■ **Dataset entries**
*** Block opens ***
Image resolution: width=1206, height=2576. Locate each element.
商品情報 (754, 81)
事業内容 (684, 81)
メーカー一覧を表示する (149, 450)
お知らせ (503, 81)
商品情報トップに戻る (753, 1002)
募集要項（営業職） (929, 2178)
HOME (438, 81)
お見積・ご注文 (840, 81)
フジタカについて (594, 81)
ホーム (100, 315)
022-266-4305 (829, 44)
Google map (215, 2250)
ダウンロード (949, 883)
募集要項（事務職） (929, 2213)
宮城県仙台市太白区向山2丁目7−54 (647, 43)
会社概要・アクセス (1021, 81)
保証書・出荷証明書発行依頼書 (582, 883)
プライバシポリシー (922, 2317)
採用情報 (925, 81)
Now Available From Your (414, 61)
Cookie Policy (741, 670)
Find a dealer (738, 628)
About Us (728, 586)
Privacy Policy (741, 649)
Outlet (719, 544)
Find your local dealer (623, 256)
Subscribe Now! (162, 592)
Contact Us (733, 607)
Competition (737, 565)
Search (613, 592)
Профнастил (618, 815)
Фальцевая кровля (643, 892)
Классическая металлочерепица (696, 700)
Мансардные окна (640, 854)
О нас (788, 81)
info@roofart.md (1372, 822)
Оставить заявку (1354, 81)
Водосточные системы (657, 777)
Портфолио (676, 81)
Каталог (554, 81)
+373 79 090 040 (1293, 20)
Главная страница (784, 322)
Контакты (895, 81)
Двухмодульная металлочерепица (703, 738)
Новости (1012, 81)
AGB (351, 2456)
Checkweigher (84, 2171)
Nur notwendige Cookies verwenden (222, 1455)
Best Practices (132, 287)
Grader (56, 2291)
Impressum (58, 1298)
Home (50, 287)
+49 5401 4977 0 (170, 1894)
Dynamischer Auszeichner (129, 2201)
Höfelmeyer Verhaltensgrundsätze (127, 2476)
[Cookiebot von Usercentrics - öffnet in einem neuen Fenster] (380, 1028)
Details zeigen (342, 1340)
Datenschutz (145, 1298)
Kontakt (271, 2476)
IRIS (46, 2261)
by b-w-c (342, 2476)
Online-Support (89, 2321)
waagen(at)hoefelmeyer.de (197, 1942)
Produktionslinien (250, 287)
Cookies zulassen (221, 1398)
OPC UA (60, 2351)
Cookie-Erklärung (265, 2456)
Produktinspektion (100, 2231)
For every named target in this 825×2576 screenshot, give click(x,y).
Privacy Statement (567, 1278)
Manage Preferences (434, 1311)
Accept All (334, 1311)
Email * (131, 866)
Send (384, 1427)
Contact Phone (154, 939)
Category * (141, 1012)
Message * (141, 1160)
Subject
*** Block closes ***
■ **Aim of the exercise**
Above are records; repeat only the lines starting at the line with "事業内容 (684, 81)" and ending at the line with "保証書・出荷証明書発行依頼書 (582, 883)", exactly as they appear, both included.

■ **Output for this task**
事業内容 (684, 81)
メーカー一覧を表示する (149, 450)
お知らせ (503, 81)
商品情報トップに戻る (753, 1002)
募集要項（営業職） (929, 2178)
HOME (438, 81)
お見積・ご注文 (840, 81)
フジタカについて (594, 81)
ホーム (100, 315)
022-266-4305 (829, 44)
Google map (215, 2250)
ダウンロード (949, 883)
募集要項（事務職） (929, 2213)
宮城県仙台市太白区向山2丁目7−54 (647, 43)
会社概要・アクセス (1021, 81)
保証書・出荷証明書発行依頼書 (582, 883)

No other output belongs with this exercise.